Execution time : no major differences between OTB 7, OTB 8 and OTB 9 (always between 25 and 30min). But I realized I only used 1 CPU. I did some tests with 4 CPU and we have better results : 14min for OTB 7 and OTB 8, 8min for OTB 9 (it takes only 5 min if we simplify the equation for the bandmathx).
So finally, keeping the BandMathX seems interesting if we can use many CPU.
Moreover, I will verify that we correctly use the BandMathX function.
My point of view here is to prefer the simpler code instead of better performance. LIS is fast enough in any case. If memory and performances are enhanced in the next OTB versions, I would say it's better to keep the code as it is.
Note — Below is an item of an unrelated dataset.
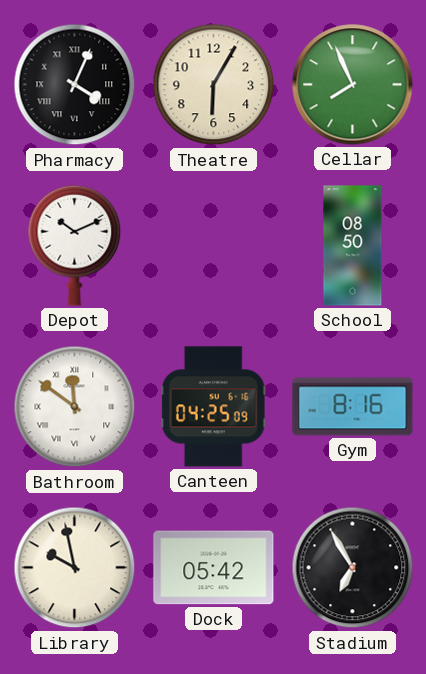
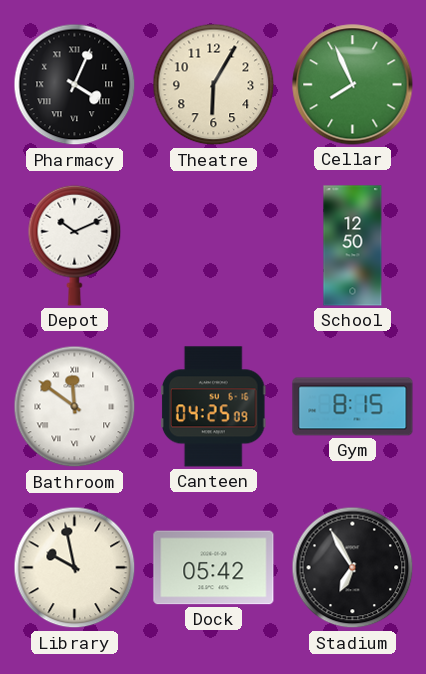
School: 08:50 -> 12:50
Gym: 8:16 -> 8:15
It's fine by me. I will keep BandMathX and simplify the equation (1 operation instead of 2 is a better use), check the latest results and then open the merge request.
After a closer look, I noticed that the number of threads given in the config file was not used in the synthesis script. I've added it (based on what was done for FSC snow detection).
OTB calculations are now correctly parallelized according to the config file and calculation node parameters. However, the latest calculations are not (SOD, SMOD, NSP...). It could be interesting in the future to parallelize this part to make efficient use of all the chosen CPUs. With eoscale for example.